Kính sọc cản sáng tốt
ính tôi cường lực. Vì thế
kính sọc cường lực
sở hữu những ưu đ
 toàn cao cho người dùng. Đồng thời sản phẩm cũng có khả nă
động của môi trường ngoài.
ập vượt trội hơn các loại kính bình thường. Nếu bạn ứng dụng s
·····
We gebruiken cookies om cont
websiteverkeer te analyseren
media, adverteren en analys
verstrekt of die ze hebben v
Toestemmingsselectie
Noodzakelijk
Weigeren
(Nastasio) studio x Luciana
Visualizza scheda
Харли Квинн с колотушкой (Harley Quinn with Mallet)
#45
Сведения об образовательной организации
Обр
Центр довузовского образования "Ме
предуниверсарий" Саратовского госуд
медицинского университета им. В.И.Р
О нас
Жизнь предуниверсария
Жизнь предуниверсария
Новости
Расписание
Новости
·····
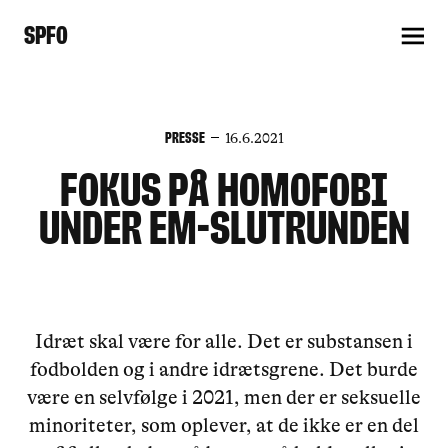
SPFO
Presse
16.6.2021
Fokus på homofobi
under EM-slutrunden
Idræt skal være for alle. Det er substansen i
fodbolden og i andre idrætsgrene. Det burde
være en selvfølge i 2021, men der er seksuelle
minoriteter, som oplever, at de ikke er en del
·····
Every line above with the string "cường" in it should be copied into the answer.

ính tôi cường lực. Vì thế
kính sọc cường lực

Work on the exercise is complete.